Colposcopy is a procedure where your doctor uses a special magnifying device to look at your vulva, vagina and cervix . If the doctor sees a problem, he or she can take a small sample of tissue (biopsy) from abnormal area. The sample is looked at under a microscope. The purpose of colposcopy is to find out who can develop cervical cancer in future and prevent it. This test is most often done when the result of a Pap test is abnormal. Most abnormal Pap tests are caused by viral infections called HPV (Warts) . In some cases, the untreated cervical cell changes of abnormal Pap tests may become precancerous or cancerous cells. During the test, your doctor uses a lighted magnifying device that looks like a pair of binoculars. This device is called a colposcope. It allows your doctor to see problems that would be missed by the naked eye. Your doctor may put vinegar (acetic acid) and sometimes iodine on the vagina and cervix with a cotton swab or cotton balls. It allows the doctor to see problem areas more clearly.
Colposcopy is done to evaluate:
- An abnormal Pap test.
- Check a sore or other problem (such as genital warts) found on or around the vagina and cervix.
- Follow up on abnormal areas seen on a previous colposcopy. It can also be done to see if treatment for a problem worked.

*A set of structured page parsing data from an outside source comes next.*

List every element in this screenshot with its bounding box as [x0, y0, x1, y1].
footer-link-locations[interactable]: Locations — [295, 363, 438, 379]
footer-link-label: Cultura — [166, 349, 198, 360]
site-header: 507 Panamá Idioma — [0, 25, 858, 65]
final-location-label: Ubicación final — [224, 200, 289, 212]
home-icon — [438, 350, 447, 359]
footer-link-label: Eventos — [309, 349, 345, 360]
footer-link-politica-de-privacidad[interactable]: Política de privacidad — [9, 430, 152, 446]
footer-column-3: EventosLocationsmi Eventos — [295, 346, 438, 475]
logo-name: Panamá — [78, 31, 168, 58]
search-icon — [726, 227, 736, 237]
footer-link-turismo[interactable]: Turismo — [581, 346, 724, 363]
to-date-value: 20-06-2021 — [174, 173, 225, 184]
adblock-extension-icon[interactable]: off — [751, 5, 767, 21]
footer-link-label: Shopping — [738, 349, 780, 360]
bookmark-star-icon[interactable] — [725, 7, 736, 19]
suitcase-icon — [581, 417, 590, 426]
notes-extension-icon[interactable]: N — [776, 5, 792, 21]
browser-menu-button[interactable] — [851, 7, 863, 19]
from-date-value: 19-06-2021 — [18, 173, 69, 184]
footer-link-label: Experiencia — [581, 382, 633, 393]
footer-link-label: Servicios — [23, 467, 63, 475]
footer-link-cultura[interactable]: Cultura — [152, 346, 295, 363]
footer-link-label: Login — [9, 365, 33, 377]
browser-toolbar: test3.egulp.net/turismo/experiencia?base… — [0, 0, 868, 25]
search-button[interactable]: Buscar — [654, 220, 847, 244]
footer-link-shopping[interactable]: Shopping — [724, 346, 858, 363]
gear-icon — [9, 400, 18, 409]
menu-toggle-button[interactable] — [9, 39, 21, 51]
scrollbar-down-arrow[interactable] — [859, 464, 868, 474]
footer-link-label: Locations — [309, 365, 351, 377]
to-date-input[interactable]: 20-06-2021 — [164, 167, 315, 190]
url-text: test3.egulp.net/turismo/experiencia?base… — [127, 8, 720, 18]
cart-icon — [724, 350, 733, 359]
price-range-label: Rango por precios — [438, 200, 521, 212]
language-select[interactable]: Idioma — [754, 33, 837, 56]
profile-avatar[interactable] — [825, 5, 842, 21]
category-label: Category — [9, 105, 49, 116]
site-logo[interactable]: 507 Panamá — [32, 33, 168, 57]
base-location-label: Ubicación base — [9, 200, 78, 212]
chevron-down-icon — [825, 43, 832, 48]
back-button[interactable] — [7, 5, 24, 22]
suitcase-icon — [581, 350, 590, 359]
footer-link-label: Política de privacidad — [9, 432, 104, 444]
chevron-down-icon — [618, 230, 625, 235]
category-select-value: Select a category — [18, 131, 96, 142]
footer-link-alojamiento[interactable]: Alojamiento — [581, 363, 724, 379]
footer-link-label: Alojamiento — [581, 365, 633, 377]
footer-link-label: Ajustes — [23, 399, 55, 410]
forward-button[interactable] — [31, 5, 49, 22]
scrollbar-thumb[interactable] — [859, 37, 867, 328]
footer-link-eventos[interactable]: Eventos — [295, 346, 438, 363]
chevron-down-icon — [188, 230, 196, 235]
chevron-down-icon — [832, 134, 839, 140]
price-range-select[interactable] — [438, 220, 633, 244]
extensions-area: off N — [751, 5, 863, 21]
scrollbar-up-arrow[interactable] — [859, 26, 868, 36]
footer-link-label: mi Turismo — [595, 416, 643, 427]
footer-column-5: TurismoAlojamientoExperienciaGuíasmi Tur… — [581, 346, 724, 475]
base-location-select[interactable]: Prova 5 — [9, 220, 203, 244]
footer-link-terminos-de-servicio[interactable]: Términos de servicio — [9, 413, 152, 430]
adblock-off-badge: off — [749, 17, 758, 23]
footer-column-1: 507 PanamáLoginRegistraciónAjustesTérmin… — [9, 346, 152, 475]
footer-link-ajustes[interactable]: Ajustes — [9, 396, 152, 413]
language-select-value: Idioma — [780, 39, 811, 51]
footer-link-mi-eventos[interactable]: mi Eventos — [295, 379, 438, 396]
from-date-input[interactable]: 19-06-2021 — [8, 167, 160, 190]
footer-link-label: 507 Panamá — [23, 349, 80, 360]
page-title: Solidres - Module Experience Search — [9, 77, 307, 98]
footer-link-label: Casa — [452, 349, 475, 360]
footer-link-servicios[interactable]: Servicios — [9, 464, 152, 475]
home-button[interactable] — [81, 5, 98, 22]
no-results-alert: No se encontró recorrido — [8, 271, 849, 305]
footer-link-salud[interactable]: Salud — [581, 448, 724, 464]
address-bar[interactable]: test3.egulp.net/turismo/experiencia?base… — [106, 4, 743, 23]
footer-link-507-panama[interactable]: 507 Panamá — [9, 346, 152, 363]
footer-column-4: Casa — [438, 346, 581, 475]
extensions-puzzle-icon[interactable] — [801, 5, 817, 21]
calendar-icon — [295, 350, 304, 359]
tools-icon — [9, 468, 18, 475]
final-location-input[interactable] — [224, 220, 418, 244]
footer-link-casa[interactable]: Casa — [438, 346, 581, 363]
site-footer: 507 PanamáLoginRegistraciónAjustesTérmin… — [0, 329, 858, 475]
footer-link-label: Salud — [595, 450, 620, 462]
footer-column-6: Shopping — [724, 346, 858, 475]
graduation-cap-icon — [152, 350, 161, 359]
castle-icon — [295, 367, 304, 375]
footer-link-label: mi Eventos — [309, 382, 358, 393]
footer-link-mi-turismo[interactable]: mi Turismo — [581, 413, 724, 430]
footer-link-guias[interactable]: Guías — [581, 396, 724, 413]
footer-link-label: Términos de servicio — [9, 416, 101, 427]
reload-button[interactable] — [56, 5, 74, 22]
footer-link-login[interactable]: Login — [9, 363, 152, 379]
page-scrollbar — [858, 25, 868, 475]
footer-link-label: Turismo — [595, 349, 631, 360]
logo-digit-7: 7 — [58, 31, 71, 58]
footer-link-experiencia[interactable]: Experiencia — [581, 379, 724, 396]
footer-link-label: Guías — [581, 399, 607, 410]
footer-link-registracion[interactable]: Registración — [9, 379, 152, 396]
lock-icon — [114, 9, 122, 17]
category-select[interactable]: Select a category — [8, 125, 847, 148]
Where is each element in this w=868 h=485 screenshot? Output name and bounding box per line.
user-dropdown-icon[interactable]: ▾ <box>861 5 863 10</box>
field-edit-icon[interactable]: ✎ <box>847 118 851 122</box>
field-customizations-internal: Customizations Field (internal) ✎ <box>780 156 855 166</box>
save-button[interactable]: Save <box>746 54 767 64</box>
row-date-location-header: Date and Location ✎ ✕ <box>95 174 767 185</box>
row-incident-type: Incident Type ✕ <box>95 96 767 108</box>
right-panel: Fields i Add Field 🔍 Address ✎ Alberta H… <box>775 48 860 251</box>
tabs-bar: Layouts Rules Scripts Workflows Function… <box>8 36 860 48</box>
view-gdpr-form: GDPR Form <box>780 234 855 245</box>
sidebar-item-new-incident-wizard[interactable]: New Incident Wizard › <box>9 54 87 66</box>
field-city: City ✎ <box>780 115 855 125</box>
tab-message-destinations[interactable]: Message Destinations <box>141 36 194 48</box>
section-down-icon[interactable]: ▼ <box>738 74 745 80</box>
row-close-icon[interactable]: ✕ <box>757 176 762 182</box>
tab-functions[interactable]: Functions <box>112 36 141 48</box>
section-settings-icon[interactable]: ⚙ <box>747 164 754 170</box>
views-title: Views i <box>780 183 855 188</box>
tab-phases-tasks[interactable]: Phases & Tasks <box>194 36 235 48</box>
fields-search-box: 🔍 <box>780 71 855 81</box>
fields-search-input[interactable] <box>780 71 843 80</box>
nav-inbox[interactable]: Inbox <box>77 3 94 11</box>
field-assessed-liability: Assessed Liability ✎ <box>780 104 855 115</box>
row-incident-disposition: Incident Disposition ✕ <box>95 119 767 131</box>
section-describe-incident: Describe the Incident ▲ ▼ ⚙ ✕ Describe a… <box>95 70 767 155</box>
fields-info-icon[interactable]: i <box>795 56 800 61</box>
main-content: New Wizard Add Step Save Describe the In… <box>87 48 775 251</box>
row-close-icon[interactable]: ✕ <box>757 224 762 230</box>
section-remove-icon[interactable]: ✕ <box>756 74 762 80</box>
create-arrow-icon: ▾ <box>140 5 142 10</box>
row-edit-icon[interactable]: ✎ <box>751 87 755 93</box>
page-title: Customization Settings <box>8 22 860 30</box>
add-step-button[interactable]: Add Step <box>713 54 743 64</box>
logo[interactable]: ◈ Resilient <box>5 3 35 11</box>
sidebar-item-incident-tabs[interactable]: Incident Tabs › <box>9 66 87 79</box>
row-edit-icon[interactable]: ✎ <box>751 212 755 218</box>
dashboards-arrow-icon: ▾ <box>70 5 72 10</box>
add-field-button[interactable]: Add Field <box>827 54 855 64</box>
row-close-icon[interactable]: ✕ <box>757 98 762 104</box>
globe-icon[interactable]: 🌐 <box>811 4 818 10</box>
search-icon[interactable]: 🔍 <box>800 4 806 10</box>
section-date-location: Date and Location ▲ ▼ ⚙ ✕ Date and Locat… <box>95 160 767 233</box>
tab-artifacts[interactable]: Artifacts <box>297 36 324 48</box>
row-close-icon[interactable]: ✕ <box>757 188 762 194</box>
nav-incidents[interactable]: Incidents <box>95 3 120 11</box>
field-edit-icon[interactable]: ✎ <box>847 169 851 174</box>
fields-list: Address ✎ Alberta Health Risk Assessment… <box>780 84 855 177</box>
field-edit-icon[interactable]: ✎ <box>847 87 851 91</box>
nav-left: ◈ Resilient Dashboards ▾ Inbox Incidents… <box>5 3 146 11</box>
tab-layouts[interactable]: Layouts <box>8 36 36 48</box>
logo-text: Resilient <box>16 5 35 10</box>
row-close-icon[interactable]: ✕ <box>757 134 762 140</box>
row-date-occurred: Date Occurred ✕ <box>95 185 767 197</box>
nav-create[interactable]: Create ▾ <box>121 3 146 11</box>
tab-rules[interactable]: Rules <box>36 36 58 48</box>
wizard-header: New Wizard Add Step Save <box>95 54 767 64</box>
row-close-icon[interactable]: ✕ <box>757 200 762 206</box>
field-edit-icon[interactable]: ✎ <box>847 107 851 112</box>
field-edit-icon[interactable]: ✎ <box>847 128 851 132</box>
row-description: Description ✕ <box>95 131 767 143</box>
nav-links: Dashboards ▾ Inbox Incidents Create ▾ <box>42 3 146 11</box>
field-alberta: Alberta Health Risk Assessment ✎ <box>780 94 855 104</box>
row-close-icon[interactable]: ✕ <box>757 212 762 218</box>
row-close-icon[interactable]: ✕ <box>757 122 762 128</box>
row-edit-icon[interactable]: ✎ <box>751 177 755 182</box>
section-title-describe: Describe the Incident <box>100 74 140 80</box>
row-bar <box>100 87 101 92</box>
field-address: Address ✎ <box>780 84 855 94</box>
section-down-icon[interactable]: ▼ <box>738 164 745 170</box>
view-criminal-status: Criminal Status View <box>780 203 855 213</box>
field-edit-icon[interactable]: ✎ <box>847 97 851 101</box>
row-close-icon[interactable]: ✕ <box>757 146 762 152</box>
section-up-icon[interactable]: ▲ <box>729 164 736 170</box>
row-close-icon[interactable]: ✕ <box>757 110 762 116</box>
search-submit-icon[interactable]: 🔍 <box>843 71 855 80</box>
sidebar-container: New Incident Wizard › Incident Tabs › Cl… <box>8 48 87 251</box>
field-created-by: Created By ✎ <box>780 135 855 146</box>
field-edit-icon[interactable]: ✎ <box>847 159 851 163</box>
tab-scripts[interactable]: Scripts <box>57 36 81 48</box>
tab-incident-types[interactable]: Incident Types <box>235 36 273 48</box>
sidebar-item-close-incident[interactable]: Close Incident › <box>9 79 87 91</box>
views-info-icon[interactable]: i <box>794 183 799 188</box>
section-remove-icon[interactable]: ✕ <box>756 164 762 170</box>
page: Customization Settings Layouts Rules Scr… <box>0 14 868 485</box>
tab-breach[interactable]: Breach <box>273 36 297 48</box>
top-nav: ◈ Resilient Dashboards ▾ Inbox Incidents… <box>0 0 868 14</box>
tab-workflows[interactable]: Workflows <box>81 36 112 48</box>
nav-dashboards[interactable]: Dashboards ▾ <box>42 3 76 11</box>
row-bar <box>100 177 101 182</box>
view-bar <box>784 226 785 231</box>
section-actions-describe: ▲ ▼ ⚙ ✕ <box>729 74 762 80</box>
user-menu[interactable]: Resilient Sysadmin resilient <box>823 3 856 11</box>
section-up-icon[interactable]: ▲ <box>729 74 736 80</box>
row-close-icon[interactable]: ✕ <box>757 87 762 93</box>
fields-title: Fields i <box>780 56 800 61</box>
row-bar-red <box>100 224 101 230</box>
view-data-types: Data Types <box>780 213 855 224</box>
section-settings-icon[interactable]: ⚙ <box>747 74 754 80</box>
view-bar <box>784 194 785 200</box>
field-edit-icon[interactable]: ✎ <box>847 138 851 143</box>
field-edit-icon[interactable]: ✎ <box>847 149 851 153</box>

- If pap smear shows a high-risk type of HPV.
Let doctor know if:
- You are or might be pregnant. Colposcopy is safe during pregnancy. If a cervical biopsy is needed during the test, the chance of any harm to the pregnancy (such as miscarriage) is very small. But you may have more bleeding from the biopsy. A colposcopy may be repeated about 6-12 weeks after your baby is born.
- Take any medicines.
- Are allergic to any medicines specially to Iodine.
- Have had bleeding problems or take blood thinners. These include aspirin and warfarin (such as Coumadin).
How It Is Done
Colposcopy is usually done done in your doctor's office.
The doctor will insert speculum into your vagina. It gently spreads apart the vaginal walls so your doctor can see inside the vagina and the cervix. The colposcope is moved near your vagina. Your doctor looks through it at the vagina and cervix. Vinegar (acetic acid) or iodine may be used on your cervix to make abnormal areas easier to see. Photos or videos of the vagina and cervix may be taken.
If areas of abnormal tissue are found on the cervix, your doctor will take a small sample of the tissue. This is called a cervical biopsy. Usually several samples are taken. The samples are looked at under a microscope for changes to show pre cancer cells or even cancer cells are present or is likely to develop. If bleeding occurs, a special liquid (Monsel's) or silver nitrate swab may be used on the area to stop the bleeding.
If a sample of tissue is needed from inside the opening of the cervix, a test called endocervical curettage (ECC) will be done. This area can't be seen by the colposcope. So a small sharp-edged tool called a curette is gently put into the area to take a sample. ECC takes less than a minute to do. It may cause mild cramping. An ECC is not done during pregnancy.
Colposcopy and a cervical biopsy usually take about 15 minutes.
How It Feels
You may feel some discomfort when the speculum is put in. You may feel a pinch and have some cramping if a tissue sample is taken.
In rare cases, a cervical biopsy can cause an infection or bleeding. Bleeding can usually be stopped by using a special liquid or swab on the area.
After the test
If you have a biopsy, your vagina may feel sore for a day or two. Some vaginal bleeding or discharge is normal for up to a week after the biopsy. The discharge may be dark-colored. You can use a sanitary pad for the bleeding. Do not douche, have sex, or use tampons for 1 week. This will allow time for your cervix to heal. Do not exercise for 1 day after your colposcopy.
Follow any instructions your doctor gave you. Call your doctor if you have:
- Heavy vaginal bleeding. (This means more than a normal menstrual period).
- A fever.
- Belly pain.
- Bad-smelling vaginal discharge.
Colposcopy is a way for your doctor to use a special magnifying device to look at your vulva, vagina,and cervix. Your doctor will talk to you about what he or she sees at the time of the test. Lab results from a biopsy may take several days or more.